Curiously, both the CR 4 couatl and the CR 21 solar have mere resistance to radiant damage, not immunity. This was a surprise, but it is reflected in the final result. I was also surprised that the official CR 4 couatl did not already have poison resistance or immunity, since it has a poison bite attack. I added poison immunity to my greater couatl, since I gave its bite actual poison damage in addition to the poisoned condition effect.

With respect to healing abilities, solars have a limited-use healing touch action which has always felt to me like it should be replaced with one of the existing healing spells as an innate spellcasting ability. So instead I gave the greater couatl heal as an innate spell three times a day.

This isn’t the first time I’ve created something for the Eberron group. Really, I should do it more often.


1 With very few exceptions, I always play some variety of dwarf.

2 Granted, it’s a strong CR 4.

3 I would say that default token size is “broken” in Roll20, but the fact of the matter is that it’s never worked. I figured out a complicated work around anyway, basically by beating my head against it for thirty minutes.
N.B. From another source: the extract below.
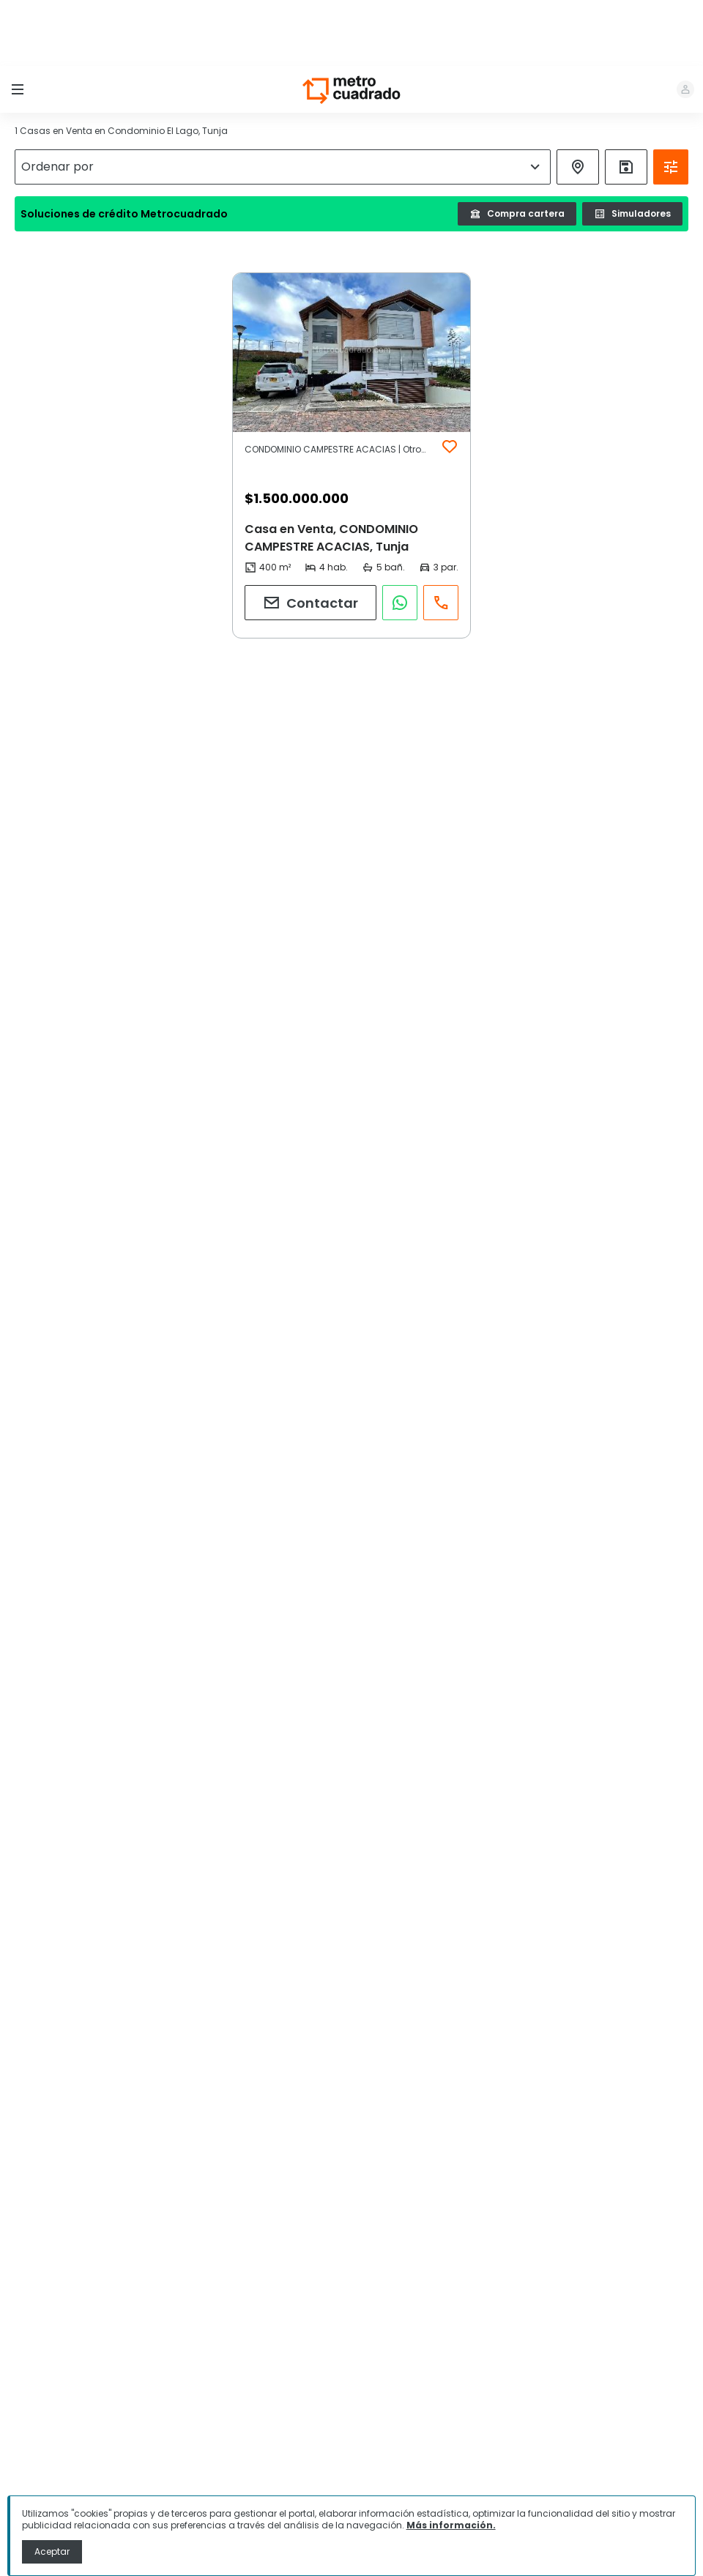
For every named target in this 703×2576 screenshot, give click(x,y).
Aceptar (52, 2551)
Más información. (451, 2525)
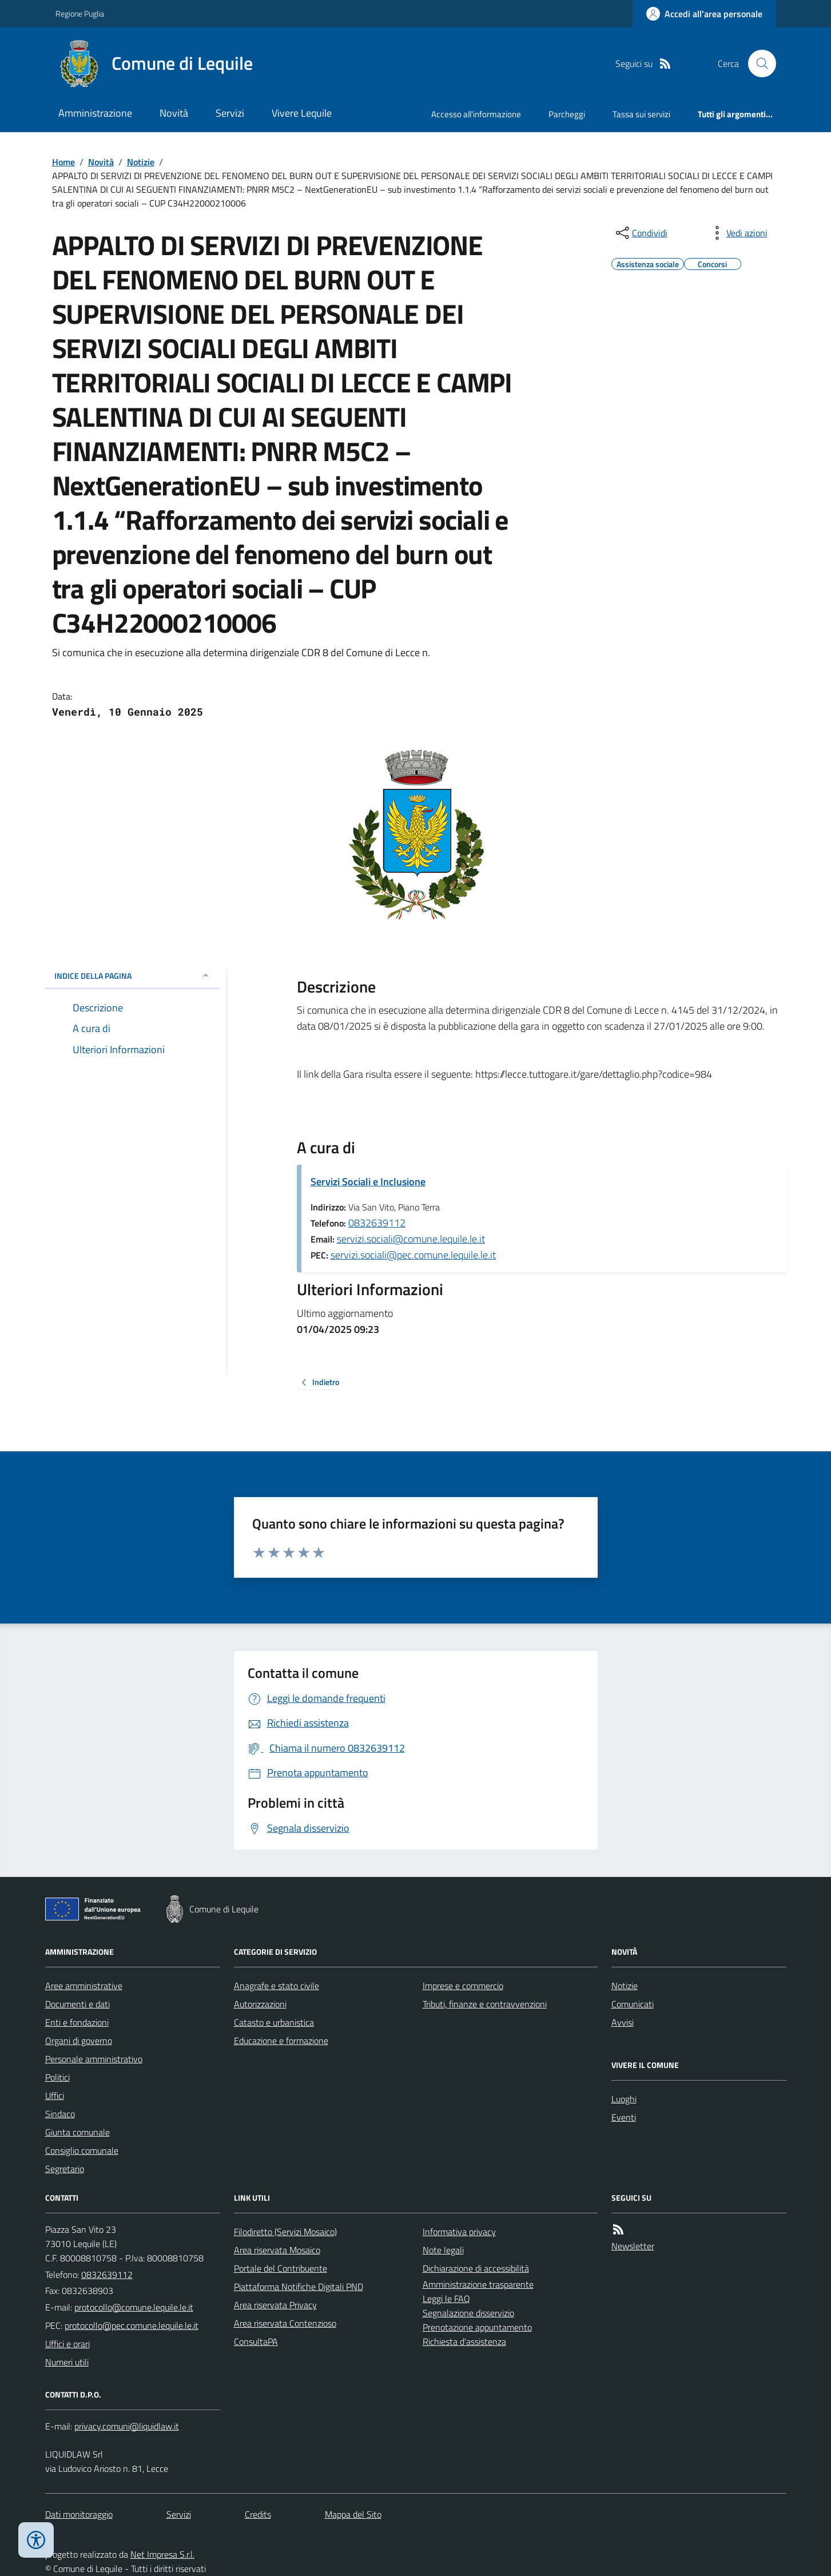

4 This is the range of CR that most warlock patrons fall into, at least in my experience with 5e games. I think most players and DMs assume that warlock patrons have to be on a level with demigods and similar powers, despite the fact that the two most prominent examples of warlock patrons in D&D canon (viz., Lorcan and Sairché in the Brimstone Angels novels) are both cambions (CR 5). I don’t see anything wrong with lower-level creatures serving as warlock patrons, but it does make things interesting when a patron’s CR is low enough that a determined low-level party could kill them.